Locate the string "selection" throughout the material and copy every line in which it occurs.

* PROVIDED MATERIAL *

———

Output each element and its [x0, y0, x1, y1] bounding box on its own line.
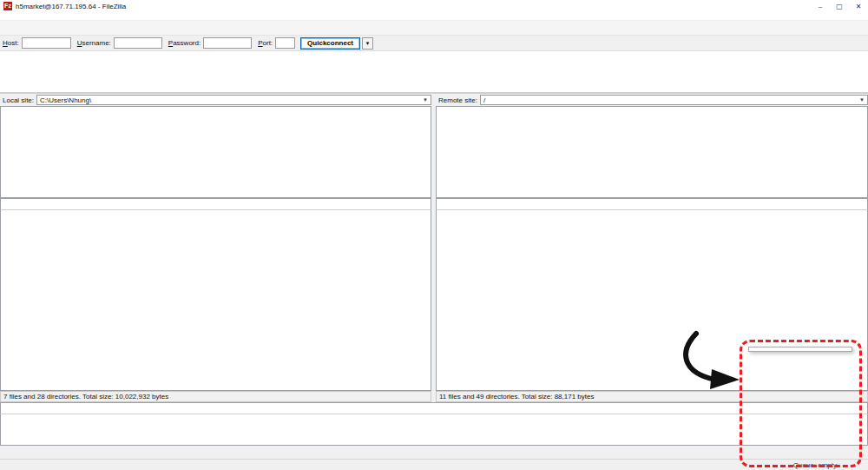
remote-pane: Remote site: /▼ 11 files and 49 director…	[436, 94, 868, 402]
queue-tabs	[0, 446, 868, 459]
transfer-queue-body	[0, 414, 868, 446]
quickconnect-dropdown-icon[interactable]: ▼	[362, 37, 373, 50]
local-path-combo[interactable]: C:\Users\Nhung\▼	[36, 95, 431, 105]
close-button[interactable]: ✕	[849, 1, 868, 12]
title-bar: Fz h5market@167.71.195.64 - FileZilla – …	[0, 0, 868, 12]
port-input[interactable]	[275, 37, 295, 49]
quickconnect-bar: Host: Username: Password: Port: Quickcon…	[0, 36, 868, 51]
quickconnect-button[interactable]: Quickconnect	[300, 37, 360, 50]
window-title: h5market@167.71.195.64 - FileZilla	[16, 3, 126, 10]
filezilla-app-icon: Fz	[3, 2, 12, 10]
host-input[interactable]	[22, 37, 71, 49]
username-label: Username:	[77, 39, 111, 47]
transfer-queue-header	[0, 402, 868, 414]
password-input[interactable]	[203, 37, 252, 49]
password-label: Password:	[168, 39, 201, 47]
remote-file-list	[436, 210, 868, 391]
maximize-button[interactable]: ▢	[830, 1, 849, 12]
local-file-list	[0, 210, 431, 391]
remote-path-combo[interactable]: /▼	[480, 95, 868, 105]
menu-bar	[0, 12, 868, 21]
queue-status-text: Queue: empty	[793, 461, 837, 469]
remote-list-header	[436, 198, 868, 210]
remote-path-value: /	[483, 96, 485, 104]
local-path-value: C:\Users\Nhung\	[40, 96, 91, 104]
annotation-arrow	[675, 329, 749, 392]
remote-site-label: Remote site:	[436, 96, 480, 104]
local-summary: 7 files and 28 directories. Total size: …	[0, 391, 431, 402]
username-input[interactable]	[114, 37, 162, 49]
toolbar	[0, 21, 868, 36]
local-tree	[0, 106, 431, 198]
status-bar: Queue: empty	[0, 459, 868, 470]
port-label: Port:	[258, 39, 273, 47]
chevron-down-icon[interactable]: ▼	[421, 96, 430, 104]
remote-summary: 11 files and 49 directories. Total size:…	[436, 391, 868, 402]
local-list-header	[0, 198, 431, 210]
status-led-green	[852, 462, 857, 467]
remote-tree	[436, 106, 868, 198]
local-site-label: Local site:	[0, 96, 36, 104]
host-label: Host:	[3, 39, 19, 47]
context-menu	[748, 347, 852, 352]
local-pane: Local site: C:\Users\Nhung\▼ 7 files and…	[0, 94, 431, 402]
chevron-down-icon[interactable]: ▼	[858, 96, 866, 104]
status-led-red	[859, 462, 865, 467]
minimize-button[interactable]: –	[811, 1, 830, 12]
message-log	[0, 51, 868, 94]
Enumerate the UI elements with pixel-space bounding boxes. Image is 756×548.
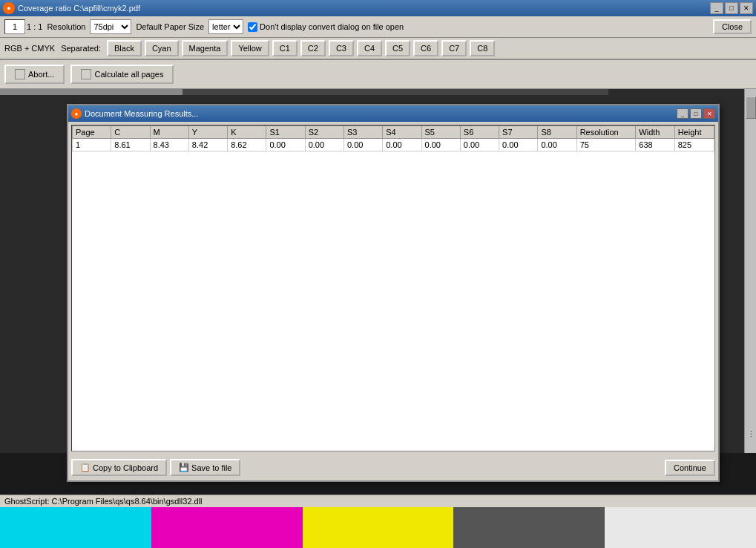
abort-area: Abort... Calculate all pages	[0, 60, 756, 89]
table-cell: 75	[576, 139, 636, 151]
progress-bar-fill	[0, 89, 183, 95]
resolution-label: Resolution	[47, 22, 85, 31]
magenta-swatch	[151, 507, 303, 548]
color-swatches-bar	[0, 507, 756, 548]
table-cell: 8.62	[228, 139, 266, 151]
window-controls: _ □ ✕	[710, 2, 753, 14]
c5-button[interactable]: C5	[385, 40, 410, 56]
c1-button[interactable]: C1	[272, 40, 298, 56]
title-bar: ● Coverage ratio C:\apfill\cmyk2.pdf _ □…	[0, 0, 756, 16]
white-swatch	[605, 507, 756, 548]
cyan-button[interactable]: Cyan	[145, 40, 179, 56]
table-cell: 825	[674, 139, 714, 151]
col-k: K	[228, 126, 266, 139]
status-text: GhostScript: C:\Program Files\qs\qs8.64\…	[4, 497, 203, 506]
col-s7: S7	[499, 126, 538, 139]
save-file-button[interactable]: 💾 Save to file	[170, 459, 240, 476]
table-header-row: Page C M Y K S1 S2 S3 S4 S5 S6 S7 S8 Res…	[73, 126, 714, 139]
calculate-button[interactable]: Calculate all pages	[70, 65, 174, 84]
mode-label: RGB + CMYK	[4, 44, 55, 53]
dialog-maximize-btn[interactable]: □	[690, 108, 702, 119]
black-swatch	[453, 507, 605, 548]
continue-label: Continue	[674, 463, 706, 472]
paper-select[interactable]: letter A4 legal	[208, 19, 243, 34]
abort-button[interactable]: Abort...	[4, 65, 65, 84]
c3-button[interactable]: C3	[329, 40, 354, 56]
dialog-footer-left: 📋 Copy to Clipboard 💾 Save to file	[71, 459, 240, 476]
yellow-swatch	[303, 507, 454, 548]
save-icon: 💾	[179, 463, 189, 472]
copy-icon: 📋	[80, 463, 91, 472]
copy-clipboard-button[interactable]: 📋 Copy to Clipboard	[71, 459, 167, 476]
results-table-area: Page C M Y K S1 S2 S3 S4 S5 S6 S7 S8 Res…	[71, 125, 715, 451]
dialog-close-btn[interactable]: ✕	[703, 108, 715, 119]
scale-box: 1 : 1	[4, 19, 42, 34]
table-cell: 0.00	[266, 139, 305, 151]
vertical-scrollbar[interactable]: ⋮	[744, 89, 756, 453]
cyan-swatch	[0, 507, 151, 548]
table-cell: 8.43	[150, 139, 188, 151]
col-s5: S5	[421, 126, 460, 139]
table-cell: 0.00	[538, 139, 576, 151]
app-icon: ●	[3, 2, 15, 14]
table-cell: 0.00	[421, 139, 460, 151]
window-title: Coverage ratio C:\apfill\cmyk2.pdf	[18, 4, 710, 13]
c7-button[interactable]: C7	[441, 40, 467, 56]
black-button[interactable]: Black	[107, 40, 142, 56]
scale-left-input[interactable]	[4, 19, 25, 34]
maximize-button[interactable]: □	[725, 2, 738, 14]
col-m: M	[150, 126, 188, 139]
yellow-button[interactable]: Yellow	[231, 40, 269, 56]
calculate-icon	[81, 69, 91, 79]
table-row: 18.618.438.428.620.000.000.000.000.000.0…	[73, 139, 714, 151]
table-cell: 0.00	[344, 139, 382, 151]
col-s8: S8	[538, 126, 576, 139]
abort-label: Abort...	[28, 70, 54, 79]
dialog-controls: _ □ ✕	[677, 108, 715, 119]
c4-button[interactable]: C4	[357, 40, 382, 56]
paper-label: Default Paper Size	[136, 22, 204, 31]
nodisplay-checkbox[interactable]	[248, 22, 257, 32]
nodisplay-checkbox-label[interactable]: Don't display convert dialog on file ope…	[248, 22, 404, 32]
nodisplay-label: Don't display convert dialog on file ope…	[260, 22, 404, 31]
col-s3: S3	[344, 126, 382, 139]
col-s6: S6	[460, 126, 499, 139]
magenta-button[interactable]: Magenta	[182, 40, 229, 56]
table-cell: 8.42	[188, 139, 227, 151]
table-cell: 0.00	[499, 139, 538, 151]
dialog-footer: 📋 Copy to Clipboard 💾 Save to file Conti…	[68, 454, 718, 480]
dialog-minimize-btn[interactable]: _	[677, 108, 688, 119]
c6-button[interactable]: C6	[413, 40, 438, 56]
col-s2: S2	[305, 126, 344, 139]
resolution-select[interactable]: 75dpi 150dpi 300dpi	[90, 19, 131, 34]
main-toolbar: 1 : 1 Resolution 75dpi 150dpi 300dpi Def…	[0, 16, 756, 38]
col-c: C	[111, 126, 150, 139]
c2-button[interactable]: C2	[300, 40, 326, 56]
close-button[interactable]: ✕	[740, 2, 753, 14]
dialog-title-bar: ● Document Measuring Results... _ □ ✕	[68, 105, 718, 122]
c8-button[interactable]: C8	[470, 40, 495, 56]
save-label: Save to file	[191, 463, 231, 472]
main-area: ● Document Measuring Results... _ □ ✕ Pa…	[0, 89, 756, 453]
progress-bar-bg	[0, 89, 608, 95]
scrollbar-thumb[interactable]	[746, 97, 756, 119]
close-button-toolbar[interactable]: Close	[713, 19, 752, 34]
table-cell: 8.61	[111, 139, 150, 151]
abort-icon	[15, 69, 25, 79]
table-cell: 0.00	[460, 139, 499, 151]
separator-row: RGB + CMYK Separated: Black Cyan Magenta…	[0, 38, 756, 60]
minimize-button[interactable]: _	[710, 2, 723, 14]
measuring-dialog: ● Document Measuring Results... _ □ ✕ Pa…	[67, 104, 720, 482]
table-cell: 638	[636, 139, 674, 151]
separated-label: Separated:	[61, 44, 101, 53]
col-resolution: Resolution	[576, 126, 636, 139]
continue-button[interactable]: Continue	[665, 460, 715, 476]
table-cell: 1	[73, 139, 111, 151]
table-cell: 0.00	[383, 139, 421, 151]
col-width: Width	[636, 126, 674, 139]
col-page: Page	[73, 126, 111, 139]
copy-label: Copy to Clipboard	[93, 463, 158, 472]
col-s4: S4	[383, 126, 421, 139]
dialog-title-text: Document Measuring Results...	[85, 109, 677, 118]
scale-separator: 1 : 1	[27, 22, 42, 31]
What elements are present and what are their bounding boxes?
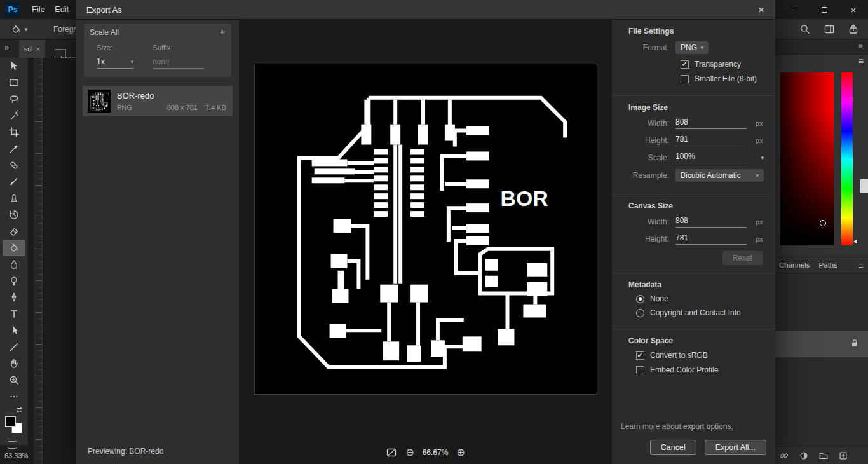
- panel-edge-tab[interactable]: [860, 179, 868, 193]
- workspace-layout-icon[interactable]: [824, 24, 835, 35]
- document-tab-sd[interactable]: sd×: [19, 40, 45, 58]
- image-width-unit: px: [756, 119, 763, 127]
- export-preview-canvas[interactable]: [254, 64, 597, 395]
- hue-slider-handle[interactable]: [853, 239, 857, 244]
- photoshop-logo-icon: Ps: [5, 2, 20, 17]
- color-panel-menu-icon[interactable]: ≡: [858, 56, 864, 66]
- paint-bucket-tool[interactable]: [3, 240, 25, 256]
- maximize-button[interactable]: [810, 0, 839, 19]
- lasso-tool[interactable]: [0, 91, 28, 107]
- close-icon: ×: [851, 4, 857, 15]
- eraser-tool[interactable]: [0, 223, 28, 240]
- path-selection-tool[interactable]: [0, 322, 28, 339]
- smaller-file-label: Smaller File (8-bit): [695, 74, 757, 83]
- resample-dropdown[interactable]: Bicubic Automatic ▾: [675, 169, 764, 182]
- new-layer-icon[interactable]: [838, 451, 848, 461]
- export-options-link[interactable]: export options.: [683, 422, 733, 431]
- options-bar-right-icons: [799, 24, 859, 35]
- quick-selection-tool-icon: [8, 110, 20, 121]
- adjustment-layer-icon[interactable]: [799, 451, 809, 461]
- convert-srgb-checkbox[interactable]: Convert to sRGB: [636, 351, 764, 360]
- zoom-in-button[interactable]: ⊕: [456, 447, 465, 458]
- link-layers-icon[interactable]: [779, 451, 789, 461]
- image-height-label: Height:: [621, 136, 669, 145]
- format-dropdown[interactable]: PNG ▾: [675, 41, 709, 54]
- zoom-out-button[interactable]: ⊖: [405, 447, 414, 458]
- clone-stamp-tool[interactable]: [0, 190, 28, 207]
- checkbox-indicator: [636, 351, 644, 360]
- crop-tool[interactable]: [0, 124, 28, 140]
- line-tool-icon: [8, 341, 20, 353]
- foreground-option-label: Foregrou: [53, 25, 76, 34]
- cancel-button[interactable]: Cancel: [650, 440, 696, 455]
- smaller-file-checkbox[interactable]: Smaller File (8-bit): [681, 74, 764, 83]
- image-width-input[interactable]: 808: [675, 118, 747, 129]
- dodge-tool[interactable]: [0, 273, 28, 289]
- metadata-radio-copyright[interactable]: Copyright and Contact Info: [636, 308, 764, 317]
- ellipsis-icon: [8, 391, 20, 402]
- menu-edit[interactable]: Edit: [51, 0, 72, 19]
- history-brush-tool[interactable]: [0, 207, 28, 223]
- dialog-close-button[interactable]: ×: [754, 3, 769, 18]
- eyedropper-tool[interactable]: [0, 140, 28, 157]
- quick-selection-tool[interactable]: [0, 107, 28, 124]
- blur-tool[interactable]: [0, 256, 28, 273]
- reset-button[interactable]: Reset: [722, 251, 763, 265]
- minimize-button[interactable]: [780, 0, 810, 19]
- zoom-tool[interactable]: [0, 372, 28, 388]
- canvas-height-label: Height:: [621, 235, 669, 243]
- move-tool-icon: [8, 60, 20, 72]
- dialog-body: Scale All + Size: Suffix: 1x ▾ none BO: [76, 20, 775, 464]
- hue-slider[interactable]: [841, 72, 853, 245]
- tab-close-icon[interactable]: ×: [36, 45, 40, 53]
- type-tool[interactable]: [0, 306, 28, 322]
- add-scale-button[interactable]: +: [219, 26, 225, 37]
- move-tool[interactable]: [0, 58, 28, 74]
- canvas-width-input[interactable]: 808: [675, 216, 747, 228]
- menu-file[interactable]: File: [28, 0, 49, 19]
- history-brush-tool-icon: [8, 209, 20, 221]
- transparency-checkbox[interactable]: Transparency: [681, 60, 764, 69]
- tab-channels[interactable]: Channels: [779, 261, 810, 269]
- line-tool[interactable]: [0, 339, 28, 355]
- hand-tool[interactable]: [0, 355, 28, 372]
- screen-mode-icon[interactable]: [8, 441, 17, 449]
- suffix-input[interactable]: none: [153, 57, 205, 69]
- tool-preset-dropdown[interactable]: ▾: [8, 23, 31, 36]
- export-file-item[interactable]: BOR-redo PNG 808 x 781 7.4 KB: [83, 86, 233, 116]
- more-tools-button[interactable]: [0, 388, 28, 405]
- swap-colors-button[interactable]: [0, 405, 28, 414]
- metadata-radio-none[interactable]: None: [636, 294, 764, 303]
- export-list-column: Scale All + Size: Suffix: 1x ▾ none BO: [76, 20, 240, 464]
- panel-menu-icon[interactable]: ≡: [858, 261, 864, 271]
- foreground-color-swatch[interactable]: [5, 416, 16, 427]
- embed-profile-checkbox[interactable]: Embed Color Profile: [636, 365, 764, 374]
- color-saturation-square[interactable]: [780, 72, 834, 245]
- tab-paths[interactable]: Paths: [819, 261, 837, 269]
- checkbox-indicator: [636, 366, 644, 374]
- file-name: BOR-redo: [117, 91, 226, 100]
- canvas-height-input[interactable]: 781: [675, 233, 747, 245]
- chevron-down-icon[interactable]: ▾: [761, 154, 764, 161]
- background-layer-row[interactable]: [775, 331, 868, 357]
- close-window-button[interactable]: ×: [839, 0, 868, 19]
- layer-group-icon[interactable]: [818, 451, 829, 461]
- fit-to-view-icon[interactable]: [386, 447, 397, 458]
- spot-healing-tool[interactable]: [0, 157, 28, 174]
- rectangular-marquee-tool[interactable]: [0, 74, 28, 91]
- image-height-input[interactable]: 781: [675, 135, 747, 146]
- pen-tool[interactable]: [0, 289, 28, 306]
- scale-input[interactable]: 100%: [675, 152, 747, 163]
- export-all-button[interactable]: Export All...: [705, 440, 766, 455]
- share-icon[interactable]: [848, 24, 859, 35]
- chevron-down-icon: ▾: [700, 44, 703, 51]
- tab-overflow-chevrons[interactable]: »: [4, 43, 9, 52]
- collapse-panels-chevrons[interactable]: »: [858, 41, 863, 50]
- size-dropdown[interactable]: 1x ▾: [97, 57, 133, 69]
- status-bar-zoom[interactable]: 63.33%: [4, 452, 28, 460]
- preview-zoom-value[interactable]: 66.67%: [423, 448, 449, 457]
- search-icon[interactable]: [799, 24, 811, 35]
- brush-tool[interactable]: [0, 174, 28, 190]
- preview-zoom-bar: ⊖ 66.67% ⊕: [240, 447, 611, 458]
- color-picker-cursor[interactable]: [820, 220, 826, 226]
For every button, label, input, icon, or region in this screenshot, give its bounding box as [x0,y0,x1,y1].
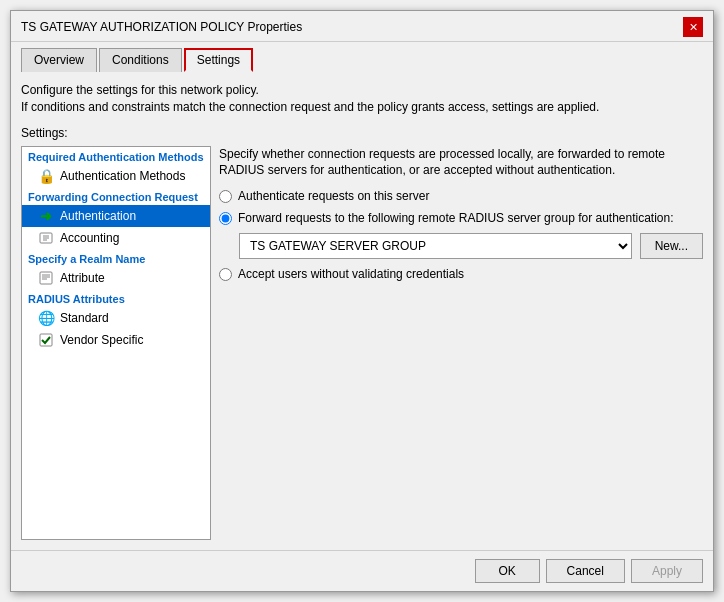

———

* TASK RESPONSE *
- path-selection-tool[interactable]: [0, 322, 28, 339]
- quick-selection-tool-icon: [8, 110, 20, 121]
- quick-selection-tool[interactable]: [0, 107, 28, 124]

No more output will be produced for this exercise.